Problem to work on: Reproduce the data exactly; no word may be added or dropped.

*** Data supplied ***

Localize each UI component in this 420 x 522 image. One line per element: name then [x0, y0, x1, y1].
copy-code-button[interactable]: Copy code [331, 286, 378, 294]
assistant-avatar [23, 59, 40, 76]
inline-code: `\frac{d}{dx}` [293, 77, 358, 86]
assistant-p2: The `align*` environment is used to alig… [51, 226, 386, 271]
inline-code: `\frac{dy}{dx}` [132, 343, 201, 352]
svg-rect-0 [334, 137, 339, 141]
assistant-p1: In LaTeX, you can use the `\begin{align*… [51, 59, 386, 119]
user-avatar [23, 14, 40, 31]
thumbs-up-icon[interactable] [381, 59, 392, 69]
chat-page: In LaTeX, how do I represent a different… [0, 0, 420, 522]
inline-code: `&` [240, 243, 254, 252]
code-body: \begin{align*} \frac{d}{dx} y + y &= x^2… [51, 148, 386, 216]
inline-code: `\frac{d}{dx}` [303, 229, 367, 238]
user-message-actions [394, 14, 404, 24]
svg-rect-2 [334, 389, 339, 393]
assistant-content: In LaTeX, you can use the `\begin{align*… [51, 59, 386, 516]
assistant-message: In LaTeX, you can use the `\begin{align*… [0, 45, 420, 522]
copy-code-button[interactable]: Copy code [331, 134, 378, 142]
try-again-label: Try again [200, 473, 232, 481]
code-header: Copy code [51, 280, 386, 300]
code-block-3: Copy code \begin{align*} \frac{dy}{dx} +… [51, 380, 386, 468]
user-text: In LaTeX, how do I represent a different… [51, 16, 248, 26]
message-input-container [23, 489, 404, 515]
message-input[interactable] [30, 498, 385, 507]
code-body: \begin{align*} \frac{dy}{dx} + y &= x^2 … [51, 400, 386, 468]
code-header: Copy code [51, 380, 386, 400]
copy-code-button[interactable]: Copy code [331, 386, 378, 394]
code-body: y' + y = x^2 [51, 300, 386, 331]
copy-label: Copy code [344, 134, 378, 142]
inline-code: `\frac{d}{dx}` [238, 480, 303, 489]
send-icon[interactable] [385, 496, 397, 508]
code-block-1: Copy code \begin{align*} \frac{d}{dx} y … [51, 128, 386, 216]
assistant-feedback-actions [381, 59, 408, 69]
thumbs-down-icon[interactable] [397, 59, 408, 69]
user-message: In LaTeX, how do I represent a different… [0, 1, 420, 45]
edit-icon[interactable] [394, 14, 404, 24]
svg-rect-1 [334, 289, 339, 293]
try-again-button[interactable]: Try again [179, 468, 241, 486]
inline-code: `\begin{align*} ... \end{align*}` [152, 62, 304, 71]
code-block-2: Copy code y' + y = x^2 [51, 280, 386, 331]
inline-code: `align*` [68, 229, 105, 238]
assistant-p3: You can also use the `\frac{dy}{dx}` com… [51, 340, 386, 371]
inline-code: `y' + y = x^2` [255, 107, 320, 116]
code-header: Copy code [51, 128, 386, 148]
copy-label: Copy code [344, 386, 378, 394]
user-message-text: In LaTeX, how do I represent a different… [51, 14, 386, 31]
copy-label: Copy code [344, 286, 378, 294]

***

Solution to this exercise:
Localize each UI component in this 420 x 522 image. One line per element: name then [x0, y0, x1, y1].
copy-code-button[interactable]: Copy code [331, 286, 378, 294]
assistant-avatar [23, 59, 40, 76]
inline-code: `\frac{d}{dx}` [293, 77, 358, 86]
assistant-p2: The `align*` environment is used to alig… [51, 226, 386, 271]
inline-code: `\frac{dy}{dx}` [132, 343, 201, 352]
svg-rect-0 [334, 137, 339, 141]
assistant-p1: In LaTeX, you can use the `\begin{align*… [51, 59, 386, 119]
user-avatar [23, 14, 40, 31]
thumbs-up-icon[interactable] [381, 59, 392, 69]
chat-page: In LaTeX, how do I represent a different… [0, 0, 420, 522]
inline-code: `&` [240, 243, 254, 252]
code-body: \begin{align*} \frac{d}{dx} y + y &= x^2… [51, 148, 386, 216]
inline-code: `\frac{d}{dx}` [303, 229, 367, 238]
user-message-actions [394, 14, 404, 24]
svg-rect-2 [334, 389, 339, 393]
assistant-content: In LaTeX, you can use the `\begin{align*… [51, 59, 386, 516]
assistant-message: In LaTeX, you can use the `\begin{align*… [0, 45, 420, 522]
copy-code-button[interactable]: Copy code [331, 134, 378, 142]
try-again-label: Try again [200, 473, 232, 481]
code-header: Copy code [51, 280, 386, 300]
code-block-3: Copy code \begin{align*} \frac{dy}{dx} +… [51, 380, 386, 468]
user-text: In LaTeX, how do I represent a different… [51, 16, 248, 26]
message-input-container [23, 489, 404, 515]
message-input[interactable] [30, 498, 385, 507]
code-body: \begin{align*} \frac{dy}{dx} + y &= x^2 … [51, 400, 386, 468]
code-header: Copy code [51, 380, 386, 400]
copy-code-button[interactable]: Copy code [331, 386, 378, 394]
code-body: y' + y = x^2 [51, 300, 386, 331]
copy-label: Copy code [344, 134, 378, 142]
inline-code: `\frac{d}{dx}` [238, 480, 303, 489]
send-icon[interactable] [385, 496, 397, 508]
code-block-1: Copy code \begin{align*} \frac{d}{dx} y … [51, 128, 386, 216]
assistant-feedback-actions [381, 59, 408, 69]
thumbs-down-icon[interactable] [397, 59, 408, 69]
user-message: In LaTeX, how do I represent a different… [0, 1, 420, 45]
edit-icon[interactable] [394, 14, 404, 24]
svg-rect-1 [334, 289, 339, 293]
try-again-button[interactable]: Try again [179, 468, 241, 486]
inline-code: `\begin{align*} ... \end{align*}` [152, 62, 304, 71]
code-block-2: Copy code y' + y = x^2 [51, 280, 386, 331]
inline-code: `align*` [68, 229, 105, 238]
assistant-p3: You can also use the `\frac{dy}{dx}` com… [51, 340, 386, 371]
inline-code: `y' + y = x^2` [255, 107, 320, 116]
code-header: Copy code [51, 128, 386, 148]
copy-label: Copy code [344, 386, 378, 394]
user-message-text: In LaTeX, how do I represent a different… [51, 14, 386, 31]
copy-label: Copy code [344, 286, 378, 294]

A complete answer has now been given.